Come, shake the branch with thy almighty arm,
Dismiss thy darts and noxious fate disarm.


Footnotes

134:13 Ver. 13] Earth's best blossom. Since, according to the Orphic theology, there are two worlds, the intelligible and the sensible, the former of which is the source of the latter; so, according to the same theology, the first contains in a primary, causal, and intellectual manner, what the second comprehends secondarily and sensibly. Hence it contains an intellectual heaven and earth, not like the material, existing in place, and affected with the circulations of Time; but subsisting immaterially in the stable essence of eternity. In this divine world, another sun, and moon, and stars shine with intellectual light; for every thing there is perfectly lucid, light continually mingling with light. There, as Plotinus divinely observes, every star is a sun: and though all things are beheld in every thing, yet some things are more excellent than others. Now from this intellectual heaven and earth, resident in Phanes, the king and father of the universe, Orpheus, according to Proclus, derives the orders of the Gods, subordinate to this sensible heaven and earth: and among these he relates the following progeny of the intellectual earth, as preserved by Proclus in his excellent Commentary on the Timæus, p. 295, and by Athenagoras in Apol. "She produced seven beautiful pure virgins with voluble eyes, and seven sons, all of them kings, and covered with downy hair; the daughters are Themis and prudent Tethys, and fair-haired Mnemosyne, and blessed Thea; together with Dione, having an illustrious form, and Phœbe and Rhea the mother of king Jupiter. But this illustrious earth generated celestial sons, which are also sirnamed Titans, because they took revenge on the great starry heaven; and these are Cæus and great Cræus, and robust Phorcys, and Saturn, and Ocean, and Hyperion, and Iapetus." Now Hercules is celebrated in this Hymn as the Sun, as the nineteenth and twentieth lines particularly evince; and the Sun is the same with Hyperion; p. 127 hence the reason is obvious why Hercules is called "earth's best blossom." And we shall find that Saturn in the following hymn is called "blossom of the earth;" and Themis, in Hymn 78, "young blossom of the earth;" and the Titans, in Hymn 36, "the illustrious progeny of heaven and earth."

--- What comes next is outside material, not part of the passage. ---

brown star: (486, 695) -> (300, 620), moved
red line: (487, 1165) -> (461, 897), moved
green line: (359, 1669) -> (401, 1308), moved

135:15 Ver. 15.] With primogenial fires you shine. Since the intelligible world, which, as we have already observed, was produced from Æther and Chaos, is nothing else than the comprehension of all the demiurgic ideas in the divine mind, which is, according to Orpheus, the God Phanes; it remains that the sensible world, which is but the image τυ Νοζτυ Παραδείγματοσ of an intelligible paradigm, should be produced according to its similitude, and filled with its proper divinities. Now Phanes, the author of the sensible world, is represented by Orpheus (for the purpose of symbolically representing the causal production of the universe) as adorned with the heads of various animals. According to Athenagoras, with the head of a dragon, of a lion, and the countenance of the God himself; but according to Proclus and others, in the words of Orpheus, with the countenance of a ram, a bull, a serpent and a lion. And this Phanes Athenagoras informs us is denominated by Orpheus, Hercules, and Time. Hence we see the reason why Hercules is said to shine with primogenial fires; since he is no other than Protogonos in the intelligible, and the Sun in the sensible world. Hence too the reason is apparent why Saturn who is the same with Time, is called in the following Hymn, τιτὰν i.e. Titan, or the Sun.